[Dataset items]
+--

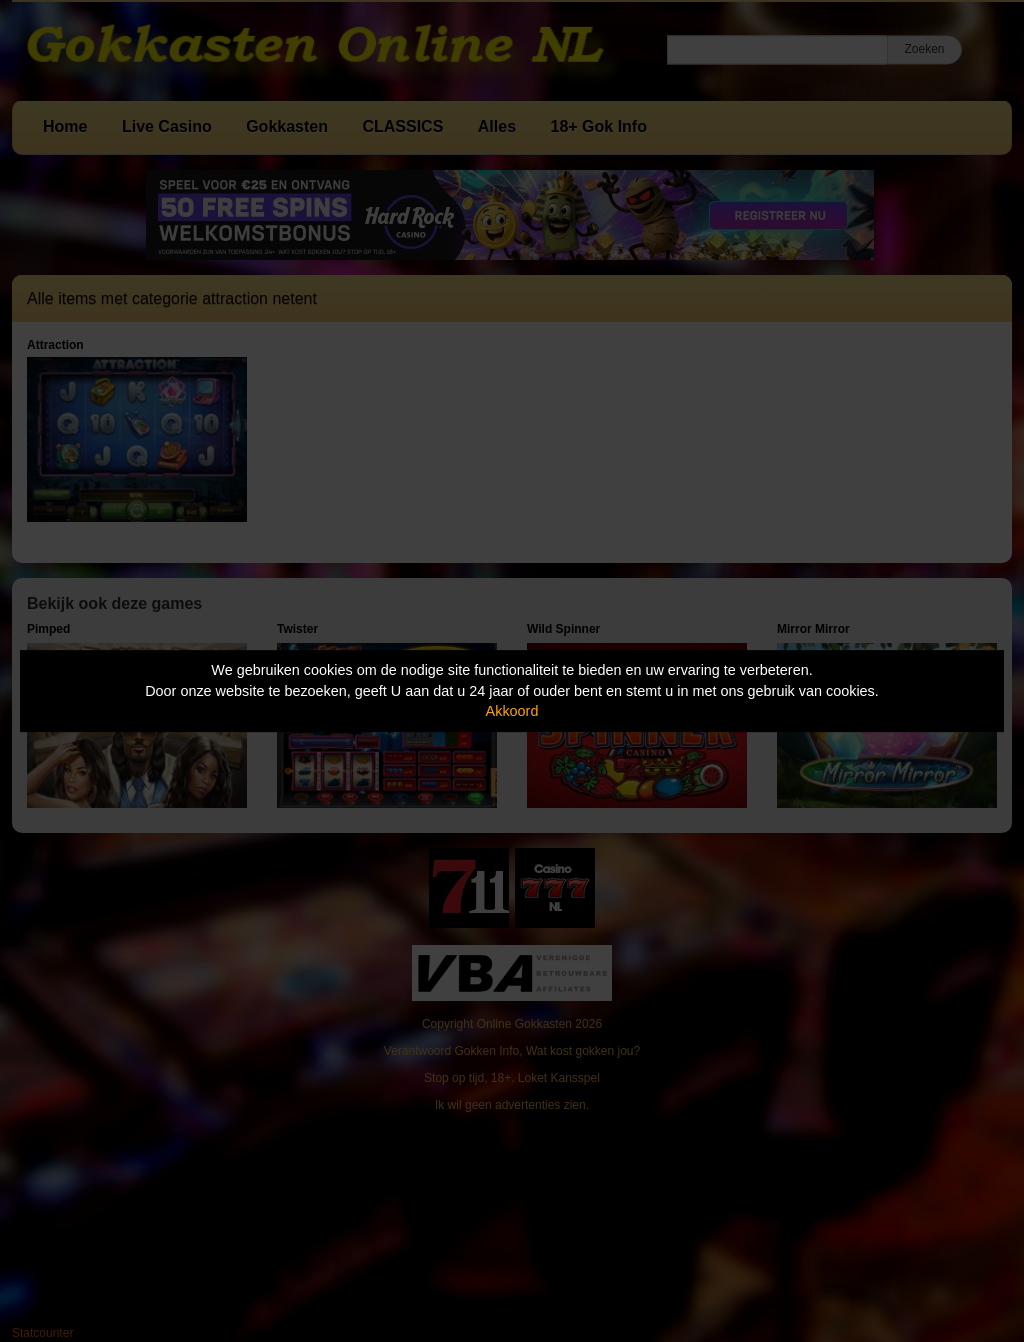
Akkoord (512, 711)
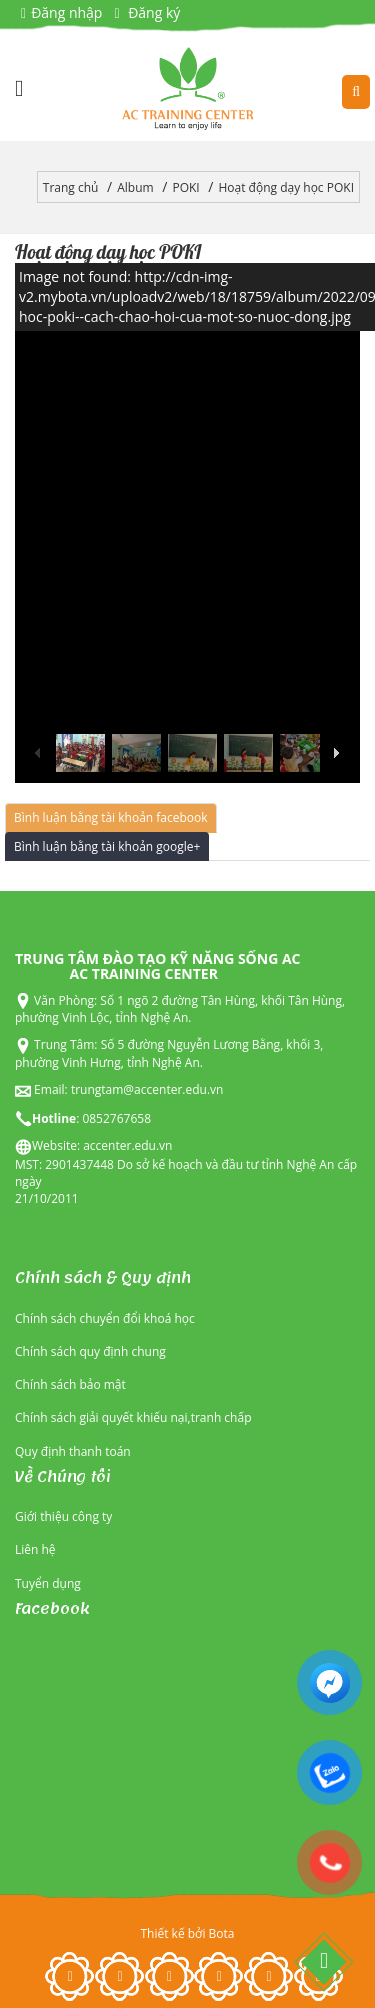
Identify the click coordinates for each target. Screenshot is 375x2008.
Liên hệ (35, 1549)
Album (135, 187)
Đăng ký (147, 12)
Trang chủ (71, 187)
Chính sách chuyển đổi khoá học (105, 1318)
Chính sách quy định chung (90, 1351)
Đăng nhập (61, 12)
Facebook (52, 1609)
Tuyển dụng (48, 1583)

+--

▶ _Task brief_
Return exactly the run of lines that opens with the one containing "Chính sách chuyển đổi khoá học (105, 1318)" and closes with the last line of the records above.

▶ _Reply to the task_
Chính sách chuyển đổi khoá học (105, 1318)
Chính sách quy định chung (90, 1351)
Đăng nhập (61, 12)
Facebook (52, 1609)
Tuyển dụng (48, 1583)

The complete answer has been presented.